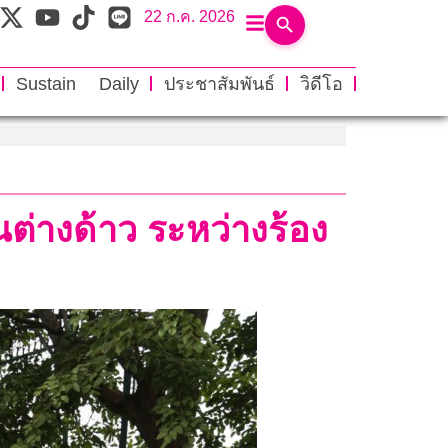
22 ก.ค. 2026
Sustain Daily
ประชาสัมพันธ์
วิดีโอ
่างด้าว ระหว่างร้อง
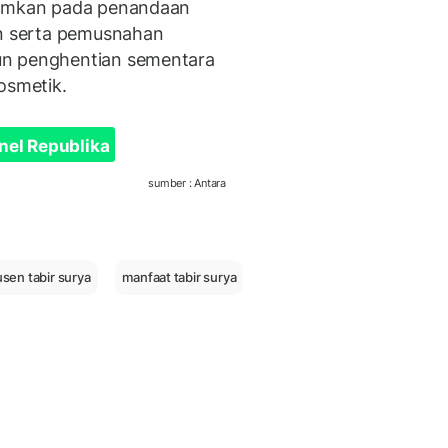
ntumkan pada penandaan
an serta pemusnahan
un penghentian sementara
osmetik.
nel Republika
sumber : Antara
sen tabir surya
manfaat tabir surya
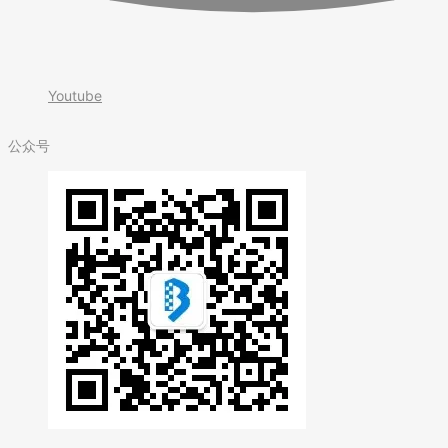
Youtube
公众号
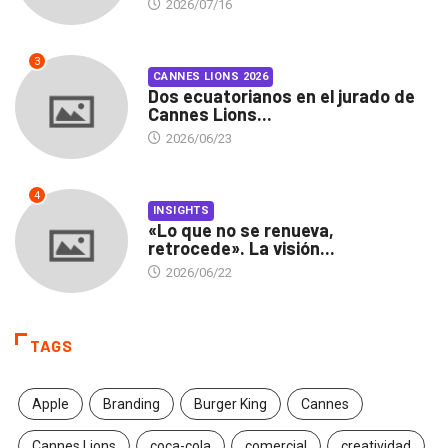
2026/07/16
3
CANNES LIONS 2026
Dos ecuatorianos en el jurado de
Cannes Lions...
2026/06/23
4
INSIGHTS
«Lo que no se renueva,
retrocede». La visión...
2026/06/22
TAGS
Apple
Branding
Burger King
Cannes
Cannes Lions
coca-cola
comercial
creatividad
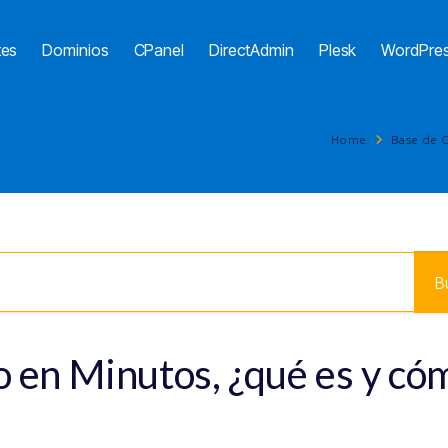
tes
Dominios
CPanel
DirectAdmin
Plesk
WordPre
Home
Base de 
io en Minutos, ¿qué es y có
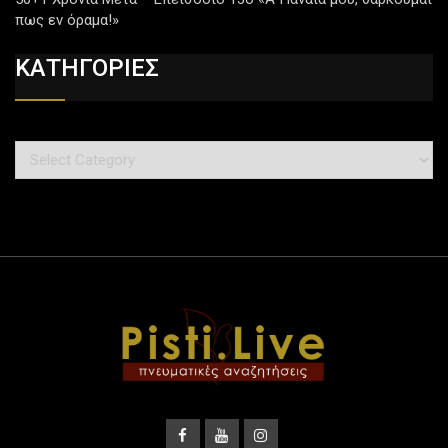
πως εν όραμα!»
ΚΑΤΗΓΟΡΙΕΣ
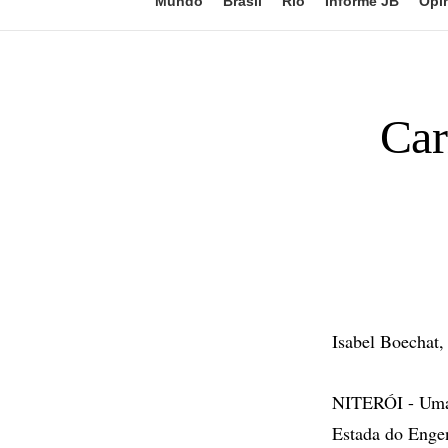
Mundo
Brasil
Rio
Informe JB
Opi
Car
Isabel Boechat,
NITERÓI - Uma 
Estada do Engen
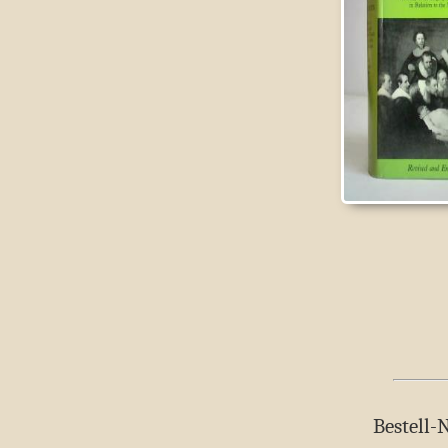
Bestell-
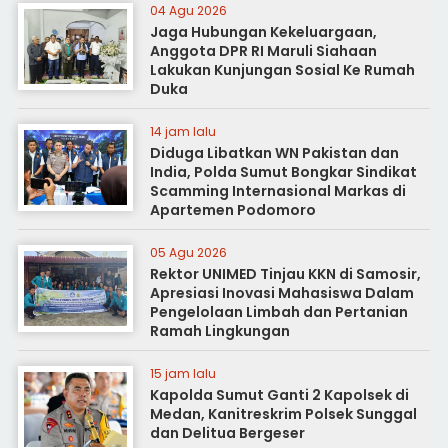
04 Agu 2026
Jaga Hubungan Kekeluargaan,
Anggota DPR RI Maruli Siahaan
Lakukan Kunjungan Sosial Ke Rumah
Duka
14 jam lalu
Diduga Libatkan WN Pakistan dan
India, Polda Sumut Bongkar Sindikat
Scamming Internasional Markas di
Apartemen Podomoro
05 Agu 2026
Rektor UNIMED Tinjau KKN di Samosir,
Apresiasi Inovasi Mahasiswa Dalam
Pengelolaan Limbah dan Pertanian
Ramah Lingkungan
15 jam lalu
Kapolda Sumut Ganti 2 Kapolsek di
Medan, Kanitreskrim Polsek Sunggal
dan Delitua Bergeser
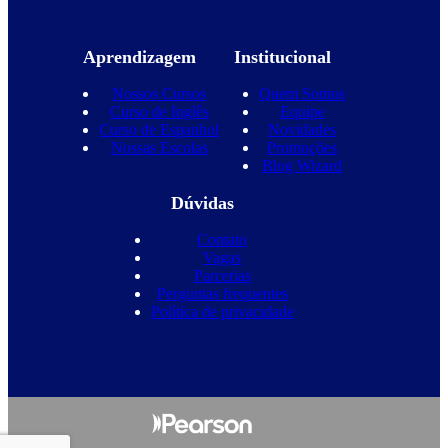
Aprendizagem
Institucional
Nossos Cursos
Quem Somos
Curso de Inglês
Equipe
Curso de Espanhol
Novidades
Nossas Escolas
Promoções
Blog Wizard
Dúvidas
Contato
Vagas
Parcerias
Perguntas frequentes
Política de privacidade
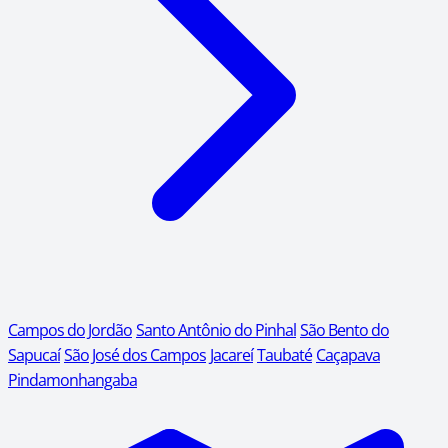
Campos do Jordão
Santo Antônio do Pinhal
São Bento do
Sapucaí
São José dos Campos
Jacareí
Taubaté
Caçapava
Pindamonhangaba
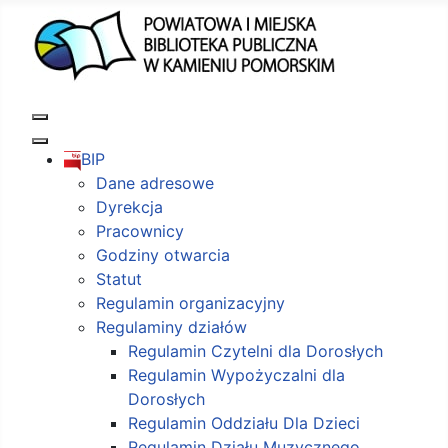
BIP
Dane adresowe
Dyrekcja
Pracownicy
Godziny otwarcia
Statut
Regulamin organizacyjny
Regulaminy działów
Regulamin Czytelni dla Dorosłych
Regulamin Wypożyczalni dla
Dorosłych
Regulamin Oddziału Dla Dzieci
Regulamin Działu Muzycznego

•••

**DIRECTIONS**
The entries need to be restated exactly, and their pictures left out.

**EXERCISE SOLUTION**
22 ก.ค. 2026
Sustain Daily
ประชาสัมพันธ์
วิดีโอ
่างด้าว ระหว่างร้อง
ntumkan pada penandaan
an serta pemusnahan
un penghentian sementara
osmetik.
nel Republika
sumber : Antara
sen tabir surya
manfaat tabir surya
Youtube
公众号
2026/07/16
3
CANNES LIONS 2026
Dos ecuatorianos en el jurado de
Cannes Lions...
2026/06/23
4
INSIGHTS
«Lo que no se renueva,
retrocede». La visión...
2026/06/22
TAGS
Apple
Branding
Burger King
Cannes
Cannes Lions
coca-cola
comercial
creatividad
tes
Dominios
CPanel
DirectAdmin
Plesk
WordPre
Home
Base de 
io en Minutos, ¿qué es y có
πως εν όραμα!»
ΚΑΤΗΓΟΡΙΕΣ
Mundo
Brasil
Rio
Informe JB
Opi
Car
Isabel Boechat,
NITERÓI - Uma 
Estada do Engen
Bestell-
04 Agu 2026
Jaga Hubungan Kekeluargaan,
Anggota DPR RI Maruli Siahaan
Lakukan Kunjungan Sosial Ke Rumah
Duka
14 jam lalu
Diduga Libatkan WN Pakistan dan
India, Polda Sumut Bongkar Sindikat
Scamming Internasional Markas di
Apartemen Podomoro
05 Agu 2026
Rektor UNIMED Tinjau KKN di Samosir,
Apresiasi Inovasi Mahasiswa Dalam
Pengelolaan Limbah dan Pertanian
Ramah Lingkungan
15 jam lalu
Kapolda Sumut Ganti 2 Kapolsek di
Medan, Kanitreskrim Polsek Sunggal
dan Delitua Bergeser
Aprendizagem
Institucional
Nossos Cursos
Quem Somos
Curso de Inglês
Equipe
Curso de Espanhol
Novidades
Nossas Escolas
Promoções
Blog Wizard
Dúvidas
Contato
Vagas
Parcerias
Perguntas frequentes
Política de privacidade
Campos do Jordão
Santo Antônio do Pinhal
São Bento do
Sapucaí
São José dos Campos
Jacareí
Taubaté
Caçapava
Pindamonhangaba
BIP
Dane adresowe
Dyrekcja
Pracownicy
Godziny otwarcia
Statut
Regulamin organizacyjny
Regulaminy działów
Regulamin Czytelni dla Dorosłych
Regulamin Wypożyczalni dla
Dorosłych
Regulamin Oddziału Dla Dzieci
Regulamin Działu Muzycznego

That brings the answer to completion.